While an extensive interaction with Bird’s assessment of the major scholarly views of the genre and function of the Gospels would require far more space than is available here, it will suffice to say that he is in agreement with the growing consensus among New Testament scholars that the canonical Gospels (Matthew, Mark, Luke, and John) fall under the categorical umbrella of Greco-Roman biographies. In itself, this is not all that new in the world of New Testament studies. What Bird does though, is take a deeper look at the proclamatory nature of these biographies within and for the early Christian churches.
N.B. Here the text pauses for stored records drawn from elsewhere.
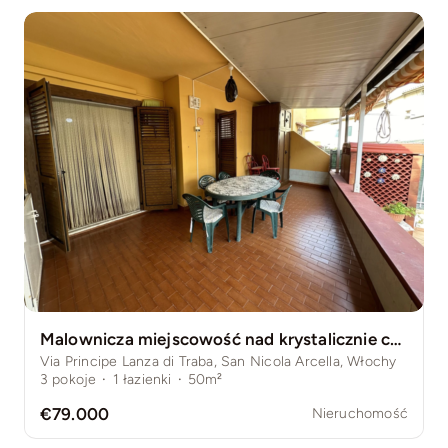
Malownicza miejscowość nad krystalicznie czystym Morzem Tyrreńskim
Via Principe Lanza di Traba, San Nicola Arcella, Włochy
3
pokoje
·
1
łazienki
·
50m²
€79.000
Nieruchomość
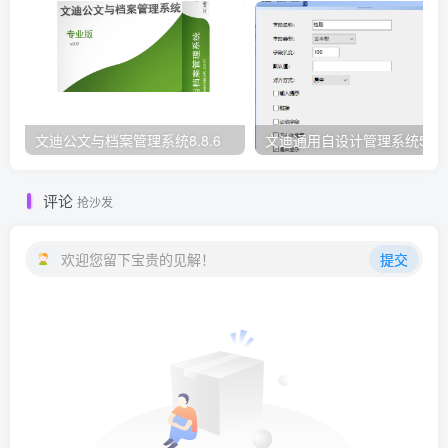
文迪公文与档案管理系统8.8.6
文迪通用自设计管理系统5.8.
评论
抢沙发
欢迎您留下宝贵的见解！
提交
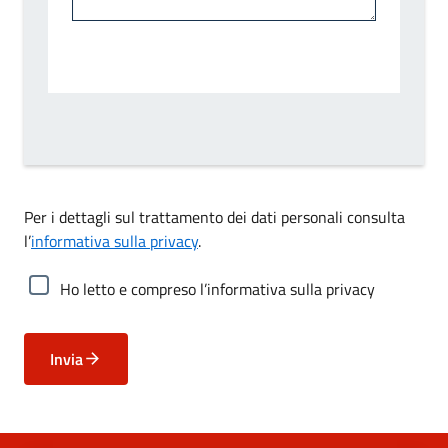
Per i dettagli sul trattamento dei dati personali consulta
l’
informativa sulla privacy
.
Ho letto e compreso l’informativa sulla privacy
Invia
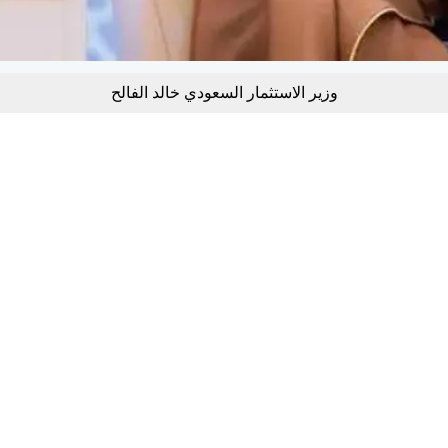
وزير الاستثمار السعودي خالد الفالح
Bird notes how quotes, echoes, and allusions to the Old Testament are woven deeply throughout the Gospels. Just as one cannot dismiss the Gospels’ historical-biographical emphasis on the life, death, and resurrection of Jesus, so too one cannot dismiss how heavily indebted these same texts are to the story of Israel and what they view as that history’s climactic point in the person of Jesus of Nazareth. The Gospels (and the rest of the New Testament) are directly and intimately connected with the Old Testament. Thus, contrary to popular opinion, it simply will not do to be a “red-letter Christian,” relying only on the words of Jesus and ignoring the black text that make up the rest of the Bible. The red letters only make sense in the context of the surrounding story of the black letters.
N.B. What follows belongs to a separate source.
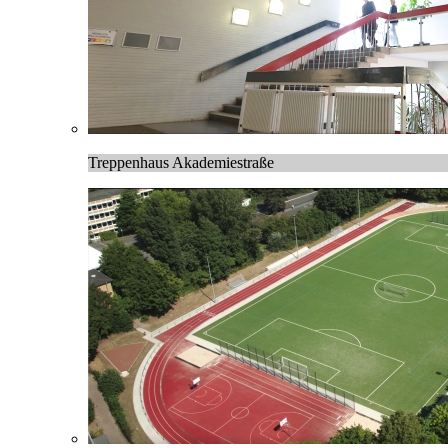
Treppenhaus Akademiestraße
With this equal focus on the story of Israel’s climax and on the biographical emphasis on Jesus of Nazareth, Bird labels the Gospels as biographical kerygma. They are meant to function within the Church in a kerygmatic role, proclaiming what God has done in the life, death, and resurrection of Jesus of Nazareth. At the same time this kerygma is anchored in and reliant upon the fact that the events proclaimed happened in space and time as attested to by eyewitnesses. There is a reason, for example, that Luke places this technical prologue at the beginning of his Gospel. He wanted his readers to know the truth of Jesus’ life, death, and resurrection:
Now many have undertaken to compile an account of the things that have been fulfilled among us, like the accounts passed on to us by those who were eyewitnesses and servants of the word from the beginning. So it seemed good to me as well, because I have followed all things carefully from the beginning, to write an orderly account for you, most excellent Theophilus, so that you may know for certain the things you were taught.
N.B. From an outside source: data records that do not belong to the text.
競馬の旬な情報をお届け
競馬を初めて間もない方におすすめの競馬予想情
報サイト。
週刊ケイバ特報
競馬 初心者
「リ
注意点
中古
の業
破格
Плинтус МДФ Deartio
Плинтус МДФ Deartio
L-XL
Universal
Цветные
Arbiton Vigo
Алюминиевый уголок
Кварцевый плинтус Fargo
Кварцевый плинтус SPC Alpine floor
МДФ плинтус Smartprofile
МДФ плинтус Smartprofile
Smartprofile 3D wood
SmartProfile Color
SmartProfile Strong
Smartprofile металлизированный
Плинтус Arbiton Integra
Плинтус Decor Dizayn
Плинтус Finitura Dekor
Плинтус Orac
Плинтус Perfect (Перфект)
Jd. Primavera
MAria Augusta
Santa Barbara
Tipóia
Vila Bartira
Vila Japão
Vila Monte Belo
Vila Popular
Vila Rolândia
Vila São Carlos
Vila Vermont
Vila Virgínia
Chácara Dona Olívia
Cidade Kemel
Luke (as well as the rest of the Gospel writers) wants his audience to have confidence in their faith. It is not a belief in some event in the ethereal, primordial past, but rather is within recent history, attested to by eyewitnesses who saw, touched, spoke, and ate with the risen Jesus. Bird helps communicate this same confidence to Christians today. The Gospels are not myths, legends, or works of fiction. They are biographies speaking of a Galilean prophet who proclaimed the Kingdom of God, healed the sick and dying, died on a Roman cross under Pontius Pilate, and three days later was resurrected by the God of Israel. The Christian faith from the very beginning has staked its proclamation on real events in history.
While this assessment of the Gospels by itself would be more than worth the price of admission for the book, Bird also places extensive supplementary sections at the end of each chapter. Each section deals with a subject related to the study of the Gospels, such as the failure of liberalized form criticism, the writings of the Church Fathers on the Gospels, and the nature of the various non-canonical “gospels” such as the Gospel of Thomas. Combine all of this with one of the best discussions on the Synoptic Problem (the question of how to explain the similarities and differences in Matthew, Mark, and Luke) I have read and you have what may be a new standard text in the field of Gospel studies.
Michael Bird’s The Gospel of the Lord is a must read for anyone involved in Gospel studies, New Testament studies in general, or anyone (from seminary students to lay people) interested in better understanding the foundational documents of our Christian faith. If I were to recommend one book that not only critically interacts with the major scholarly voices in Gospel studies over the past two centuries, but that also paves a new way forward in understanding the Gospels in their oral-historical and social memory contexts, it would be Bird’s volume. Of all of the books I read in 2015, this one takes first place.